*What you will do*.
When you reach the line with "Карьера (292, 2322)" in the data below, begin printing lines exactly, and stop once the line with "[button] (56, 108)" has been printed.

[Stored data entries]
━━━

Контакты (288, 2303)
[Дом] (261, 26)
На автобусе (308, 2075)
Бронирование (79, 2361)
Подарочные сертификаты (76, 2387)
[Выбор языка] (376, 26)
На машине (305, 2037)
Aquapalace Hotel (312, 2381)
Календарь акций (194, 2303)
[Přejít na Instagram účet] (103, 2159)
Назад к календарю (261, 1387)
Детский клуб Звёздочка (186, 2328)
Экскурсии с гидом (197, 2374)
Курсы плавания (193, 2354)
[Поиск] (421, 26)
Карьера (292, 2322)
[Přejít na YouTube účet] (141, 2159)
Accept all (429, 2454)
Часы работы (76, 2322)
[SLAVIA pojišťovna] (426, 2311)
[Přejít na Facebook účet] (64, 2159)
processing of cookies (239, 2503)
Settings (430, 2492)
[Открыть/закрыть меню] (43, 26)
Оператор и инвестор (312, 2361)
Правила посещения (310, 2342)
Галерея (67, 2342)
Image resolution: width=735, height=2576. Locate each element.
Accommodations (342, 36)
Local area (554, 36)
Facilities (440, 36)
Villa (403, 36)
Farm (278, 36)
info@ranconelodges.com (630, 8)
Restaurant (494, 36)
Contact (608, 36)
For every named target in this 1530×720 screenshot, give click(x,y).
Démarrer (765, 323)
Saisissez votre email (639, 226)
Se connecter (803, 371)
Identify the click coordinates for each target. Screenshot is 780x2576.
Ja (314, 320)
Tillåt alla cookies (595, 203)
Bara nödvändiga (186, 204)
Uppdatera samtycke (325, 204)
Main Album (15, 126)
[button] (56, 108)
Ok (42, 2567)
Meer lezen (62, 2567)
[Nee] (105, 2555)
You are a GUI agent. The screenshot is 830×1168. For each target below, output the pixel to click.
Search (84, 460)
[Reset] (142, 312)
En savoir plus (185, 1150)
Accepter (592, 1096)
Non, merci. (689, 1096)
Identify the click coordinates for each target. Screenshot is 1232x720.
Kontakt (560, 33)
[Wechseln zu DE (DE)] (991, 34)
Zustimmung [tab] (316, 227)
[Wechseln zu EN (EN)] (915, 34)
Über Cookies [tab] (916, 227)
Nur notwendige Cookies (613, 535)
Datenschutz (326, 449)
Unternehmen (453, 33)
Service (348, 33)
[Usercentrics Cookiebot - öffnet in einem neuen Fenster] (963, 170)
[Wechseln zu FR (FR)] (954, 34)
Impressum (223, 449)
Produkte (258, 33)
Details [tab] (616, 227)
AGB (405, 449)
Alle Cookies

━━━

*Answer for this exercise*.
Карьера (292, 2322)
[Přejít na YouTube účet] (141, 2159)
Accept all (429, 2454)
Часы работы (76, 2322)
[SLAVIA pojišťovna] (426, 2311)
[Přejít na Facebook účet] (64, 2159)
processing of cookies (239, 2503)
Settings (430, 2492)
[Открыть/закрыть меню] (43, 26)
Оператор и инвестор (312, 2361)
Правила посещения (310, 2342)
Галерея (67, 2342)
Image resolution: width=735, height=2576. Locate each element.
Accommodations (342, 36)
Local area (554, 36)
Facilities (440, 36)
Villa (403, 36)
Farm (278, 36)
info@ranconelodges.com (630, 8)
Restaurant (494, 36)
Contact (608, 36)
For every named target in this 1530×720 screenshot, give click(x,y).
Démarrer (765, 323)
Saisissez votre email (639, 226)
Se connecter (803, 371)
Identify the click coordinates for each target. Screenshot is 780x2576.
Ja (314, 320)
Tillåt alla cookies (595, 203)
Bara nödvändiga (186, 204)
Uppdatera samtycke (325, 204)
Main Album (15, 126)
[button] (56, 108)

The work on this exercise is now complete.